[Input records — start]
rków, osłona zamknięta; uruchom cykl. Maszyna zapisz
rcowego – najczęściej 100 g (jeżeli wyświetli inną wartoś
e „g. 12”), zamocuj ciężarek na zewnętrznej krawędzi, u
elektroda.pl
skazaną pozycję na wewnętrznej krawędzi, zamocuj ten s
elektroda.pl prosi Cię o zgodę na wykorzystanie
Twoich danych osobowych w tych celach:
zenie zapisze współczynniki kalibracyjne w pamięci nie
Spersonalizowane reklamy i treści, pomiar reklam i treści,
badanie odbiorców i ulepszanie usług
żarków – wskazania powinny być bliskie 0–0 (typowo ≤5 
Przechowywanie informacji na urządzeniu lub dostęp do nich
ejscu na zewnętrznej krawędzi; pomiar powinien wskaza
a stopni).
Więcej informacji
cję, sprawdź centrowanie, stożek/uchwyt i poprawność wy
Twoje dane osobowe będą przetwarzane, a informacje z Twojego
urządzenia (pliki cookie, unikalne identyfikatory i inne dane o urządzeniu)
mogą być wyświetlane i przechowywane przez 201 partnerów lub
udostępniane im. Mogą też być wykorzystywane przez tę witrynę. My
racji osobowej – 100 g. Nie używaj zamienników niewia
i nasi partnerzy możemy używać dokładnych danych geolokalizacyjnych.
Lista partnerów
[Input records — finish]
What is needed:
Write out exactly the lines starting with the one that holds "urządzenia (pliki cookie, unikalne" and running through the last line above.

Answer area:
urządzenia (pliki cookie, unikalne identyfikatory i inne dane o urządzeniu)
mogą być wyświetlane i przechowywane przez 201 partnerów lub
udostępniane im. Mogą też być wykorzystywane przez tę witrynę. My
racji osobowej – 100 g. Nie używaj zamienników niewia
i nasi partnerzy możemy używać dokładnych danych geolokalizacyjnych.
Lista partnerów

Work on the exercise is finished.